Acara besar ini, menurut Hasto Kristiyanto, bukan cuma seremoni belaka. Sehari sebelumnya, Jumat (9/1/2026), ia menegaskan Rakernas ini adalah bentuk konsolidasi nyata.
"PDI Perjuangan menegaskan diri sebagai Partai Penyeimbang dengan kerja nyata di tengah rakyat di tengah berbagai bencana yang melanda di Tanah Air, dengan spirit kemanusian, keadilan dan keberpihakan kepada rakyat,"
Hasto lalu menyebut sejumlah aksi tanggap bencana yang digerakkan Baguna PDIP di Aceh, Sumut, Sumbar, Sulut, Jabar, dan daerah lainnya.
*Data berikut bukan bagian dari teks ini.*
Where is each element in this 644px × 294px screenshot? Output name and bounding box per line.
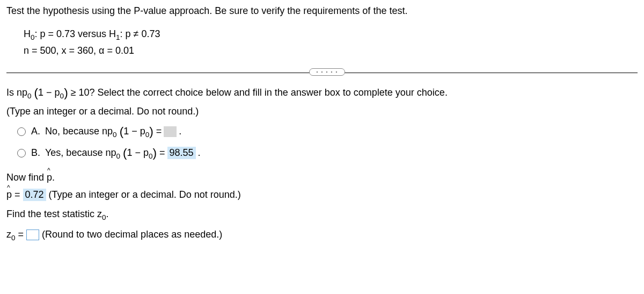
intro-text: Test the hypothesis using the P-value ap… <box>6 5 638 17</box>
choice-a-text: No, because np0 (1 − p0) = . <box>45 125 181 139</box>
z0-input[interactable] <box>26 230 39 240</box>
divider-handle[interactable]: • • • • • <box>309 68 345 76</box>
choice-a-input[interactable] <box>164 126 177 137</box>
choice-b-row: B. Yes, because np0 (1 − p0) = 98.55 . <box>6 146 638 160</box>
instruction-1: (Type an integer or a decimal. Do not ro… <box>6 106 638 117</box>
choice-a-row: A. No, because np0 (1 − p0) = . <box>6 125 638 139</box>
phat-answer-line: ^p = 0.72 (Type an integer or a decimal.… <box>6 189 638 201</box>
radio-b[interactable] <box>17 149 26 157</box>
hypothesis-line: H0: p = 0.73 versus H1: p ≠ 0.73 <box>24 26 638 43</box>
section-find-phat: Now find ^p. <box>6 172 638 183</box>
section-divider: • • • • • <box>6 67 638 78</box>
choice-b-text: Yes, because np0 (1 − p0) = 98.55 . <box>45 146 201 160</box>
choice-b-input[interactable]: 98.55 <box>167 147 196 159</box>
choice-a-label: A. <box>31 126 45 137</box>
radio-a[interactable] <box>17 127 26 136</box>
choice-b-label: B. <box>31 147 45 159</box>
question-np0: Is np0 (1 − p0) ≥ 10? Select the correct… <box>6 83 638 103</box>
z0-answer-line: z0 = (Round to two decimal places as nee… <box>6 229 638 242</box>
parameters-line: n = 500, x = 360, α = 0.01 <box>24 43 638 59</box>
section-find-z0: Find the test statistic z0. <box>6 209 638 221</box>
phat-input[interactable]: 0.72 <box>23 189 46 201</box>
hypothesis-block: H0: p = 0.73 versus H1: p ≠ 0.73 n = 500… <box>6 26 638 59</box>
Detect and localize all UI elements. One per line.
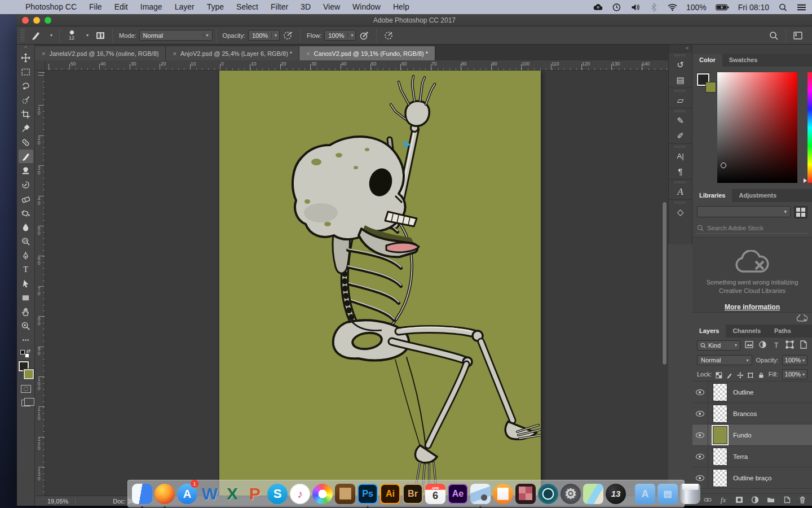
dock-photos[interactable] bbox=[312, 481, 333, 506]
history-panel-icon[interactable]: ↺ bbox=[669, 57, 692, 72]
new-layer-button[interactable] bbox=[782, 496, 791, 503]
lock-position-icon[interactable] bbox=[737, 371, 744, 378]
dock-itunes[interactable]: ♪ bbox=[289, 481, 311, 506]
options-bar-grip[interactable] bbox=[20, 29, 25, 42]
tab-canosv2[interactable]: × CanosV2.psd @ 19,1% (Fundo, RGB/8) * bbox=[299, 46, 435, 60]
filter-type-layers-icon[interactable]: T bbox=[772, 341, 781, 349]
eraser-tool[interactable] bbox=[19, 192, 33, 205]
dock-preview[interactable] bbox=[470, 481, 491, 506]
filter-shape-layers-icon[interactable] bbox=[785, 340, 794, 351]
tab-close-icon[interactable]: × bbox=[42, 50, 45, 57]
bluetooth-icon[interactable] bbox=[649, 3, 659, 12]
lock-pixels-icon[interactable] bbox=[726, 371, 733, 378]
menu-item[interactable]: Window bbox=[346, 0, 387, 14]
collapse-panels-button[interactable]: « bbox=[669, 45, 692, 52]
dock-ibooks[interactable] bbox=[492, 481, 514, 506]
new-adjustment-layer-button[interactable] bbox=[751, 496, 759, 503]
filter-pixel-layers-icon[interactable] bbox=[745, 340, 754, 351]
color-picker-cursor[interactable] bbox=[721, 163, 726, 168]
add-layer-mask-button[interactable] bbox=[735, 496, 743, 503]
background-color-swatch[interactable] bbox=[24, 369, 34, 379]
adobe-stock-search-input[interactable]: Search Adobe Stock bbox=[697, 222, 807, 234]
dock-powerpoint[interactable]: P bbox=[244, 481, 266, 506]
notification-center-icon[interactable] bbox=[797, 3, 806, 12]
brush-picker-arrow[interactable]: ▾ bbox=[80, 30, 92, 41]
tab-color[interactable]: Color bbox=[692, 54, 722, 67]
brush-tool-preset-icon[interactable] bbox=[29, 29, 42, 42]
hue-strip[interactable] bbox=[807, 72, 812, 183]
filter-smart-objects-icon[interactable] bbox=[798, 340, 807, 351]
opacity-select[interactable]: 100%▾ bbox=[248, 30, 280, 41]
dock-skype[interactable]: S bbox=[267, 481, 288, 506]
layer-thumbnail[interactable] bbox=[713, 469, 727, 487]
tab-close-icon[interactable]: × bbox=[173, 50, 176, 57]
layer-thumbnail[interactable] bbox=[713, 448, 727, 466]
crop-tool[interactable] bbox=[19, 107, 33, 121]
tab-channels[interactable]: Channels bbox=[726, 325, 767, 338]
flow-select[interactable]: 100%▾ bbox=[324, 30, 356, 41]
brush-preset-picker[interactable]: 12 bbox=[64, 30, 79, 41]
paint-bucket-tool[interactable] bbox=[19, 206, 33, 220]
character-panel-icon[interactable]: A| bbox=[669, 148, 692, 164]
menu-item[interactable]: Select bbox=[230, 0, 264, 14]
dock-photobooth[interactable] bbox=[515, 481, 536, 506]
swap-colors-icon[interactable]: ⇄ bbox=[26, 348, 30, 354]
hand-tool[interactable] bbox=[19, 305, 33, 318]
dock-trash[interactable] bbox=[679, 481, 701, 506]
dock-illustrator[interactable]: Ai bbox=[379, 481, 401, 506]
menu-item[interactable]: Layer bbox=[169, 0, 201, 14]
clone-stamp-tool[interactable] bbox=[19, 164, 33, 177]
glyphs-panel-icon[interactable]: A bbox=[669, 184, 692, 199]
tab-close-icon[interactable]: × bbox=[306, 50, 310, 57]
cloud-sync-icon[interactable] bbox=[593, 3, 603, 12]
menu-item[interactable]: Filter bbox=[264, 0, 294, 14]
tab-janelav2[interactable]: × JanelaV2.psd @ 16,7% (ouline, RGB/8) bbox=[35, 46, 166, 60]
layer-outline-braco[interactable]: Outline braço bbox=[692, 467, 812, 489]
library-select[interactable]: ▾ bbox=[697, 206, 791, 217]
layer-thumbnail[interactable] bbox=[713, 383, 727, 401]
filter-adjustment-layers-icon[interactable] bbox=[758, 340, 767, 351]
more-tools-ellipsis[interactable] bbox=[19, 333, 33, 347]
tab-anjov2[interactable]: × AnjoV2.psd @ 25,4% (Layer 6, RGB/8) * bbox=[166, 46, 299, 60]
dock-photoshop[interactable]: Ps bbox=[357, 481, 378, 506]
brush-settings-panel-icon[interactable]: ✐ bbox=[669, 128, 692, 143]
layer-visibility-toggle[interactable] bbox=[692, 403, 708, 424]
background-color-swatch[interactable] bbox=[705, 82, 716, 93]
menu-item[interactable]: 3D bbox=[294, 0, 317, 14]
close-window-button[interactable] bbox=[22, 17, 29, 24]
layer-name[interactable]: Outline braço bbox=[733, 475, 771, 481]
menu-item[interactable]: File bbox=[83, 0, 108, 14]
lasso-tool[interactable] bbox=[19, 79, 33, 93]
menu-item[interactable]: Photoshop CC bbox=[19, 0, 83, 14]
layer-outline[interactable]: Outline bbox=[692, 382, 812, 403]
cloud-sync-error-icon[interactable] bbox=[796, 314, 807, 323]
dock-appstore[interactable]: A 1 bbox=[176, 481, 198, 506]
layer-brancos[interactable]: Brancos bbox=[692, 403, 812, 424]
healing-brush-tool[interactable] bbox=[19, 135, 33, 149]
tab-adjustments[interactable]: Adjustments bbox=[732, 189, 783, 202]
dock-timemachine[interactable] bbox=[537, 481, 559, 506]
blur-tool[interactable] bbox=[19, 220, 33, 234]
tab-paths[interactable]: Paths bbox=[767, 325, 798, 338]
pen-tool[interactable] bbox=[19, 248, 33, 262]
tool-preset-arrow[interactable]: ▾ bbox=[44, 30, 56, 41]
blend-mode-select[interactable]: Normal▾ bbox=[139, 30, 213, 41]
layer-visibility-toggle[interactable] bbox=[692, 446, 708, 467]
canvas[interactable] bbox=[219, 71, 541, 496]
tab-swatches[interactable]: Swatches bbox=[722, 54, 765, 67]
menu-item[interactable]: View bbox=[317, 0, 346, 14]
menubar-clock[interactable]: Fri 08:10 bbox=[738, 3, 769, 12]
screen-mode-button[interactable] bbox=[21, 400, 30, 406]
airbrush-icon[interactable] bbox=[358, 29, 370, 42]
lock-artboard-icon[interactable] bbox=[747, 371, 754, 378]
layer-filter-kind-select[interactable]: Kind ▾ bbox=[697, 340, 740, 351]
history-brush-tool[interactable] bbox=[19, 178, 33, 191]
layer-visibility-toggle[interactable] bbox=[692, 424, 708, 445]
move-tool[interactable] bbox=[19, 51, 33, 64]
layer-terra[interactable]: Terra bbox=[692, 446, 812, 467]
brush-tool[interactable] bbox=[19, 150, 33, 163]
lock-transparency-icon[interactable] bbox=[716, 371, 722, 378]
link-layers-icon[interactable] bbox=[703, 496, 712, 503]
paragraph-panel-icon[interactable]: ¶ bbox=[669, 164, 692, 179]
dock-firefox[interactable] bbox=[154, 481, 175, 506]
Itulah, katanya, wujud nyata perjuangan partai.
Nah, untuk Rakernas kali ini, PDIP mengusung tema "Satyam Eva Jayate". Itu adalah frasa bahasa Sanskerta yang artinya "Kebenaran akan Menang". Subtemanya lebih puitis: "Di Sanalah Aku Berdiri, untuk Selama-lamanya".
Hasto punya penjelasan khusus tentang tema ini, terutama untuk kaum muda.
"Bagi para pemuda, Satyam Eva Jayate bukan sekedar slogan, namun pesan moral dalam dunia digital untuk berani berbicara kritis sebagai cermin kebebasan berpendapat yang dilindungi Konstitusi serta berani menempuh jalan 'anti mainstream' di dalam memperjuangkan kebenaran dan keadilan,"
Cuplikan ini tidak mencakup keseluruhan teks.